I swept through the grimy door of the Institution for Orphaned Children in the wake of my mother. We mounted the stairs and walked - small, light steps, neck straight, eyes down - into the study so my mother could discuss the finances of the Institution with Mr. Mould. Charity work. I slipped into a window seat - back straight, ankles crossed - and pulled out my needlepoint.

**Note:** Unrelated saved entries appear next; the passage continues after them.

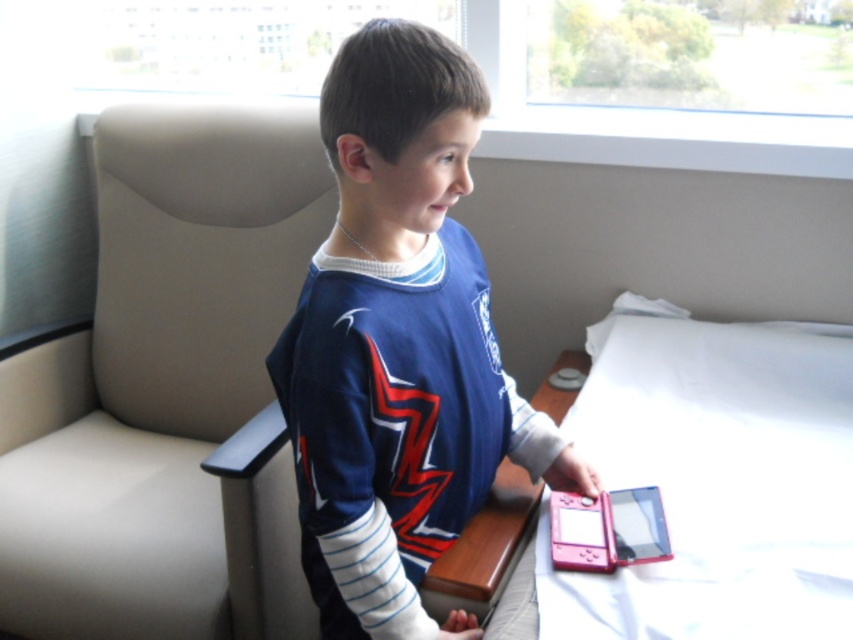 Who is higher up, blue jersey at center or pink plastic tablet at lower right?

blue jersey at center is higher up.

Does blue jersey at center appear under pink plastic tablet at lower right?

Actually, blue jersey at center is above pink plastic tablet at lower right.

Who is more distant from viewer, (465, 406) or (654, 532)?

The point (654, 532) is behind.

Where is `blue jersey at center`? The image size is (853, 640). blue jersey at center is located at coordinates (399, 346).

Does pink plastic game console at lower right have a larger size compared to pink plastic tablet at lower right?

Yes.

Looking at this image, is pink plastic game console at lower right closer to the viewer compared to pink plastic tablet at lower right?

No.

Between point (583, 525) and point (614, 531), which one is positioned in front?

Positioned in front is point (614, 531).

This screenshot has width=853, height=640. I want to click on pink plastic game console at lower right, so click(x=581, y=532).

Between blue jersey at center and pink plastic bed at lower right, which one is positioned higher?

blue jersey at center

Is blue jersey at center below pink plastic bed at lower right?

Actually, blue jersey at center is above pink plastic bed at lower right.

Find the location of a particular element. blue jersey at center is located at coordinates (399, 346).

Half an hour and four perfectly stitched petals later, Mother was finished. Mr. Mould escorted us downstairs. I went into the dingy parlour to sit with the young women, as I did every Wednesday afternoon from 3:30 through tea time. Mother and Mr. Mould felt that if the young women at the Institution could be trained to have basic manners and some conversation skills to use in society, that after they left the orphanage, they could have more of a chance to stay on the straight and narrow path and not stray into darkness as per their lineage probably dictated.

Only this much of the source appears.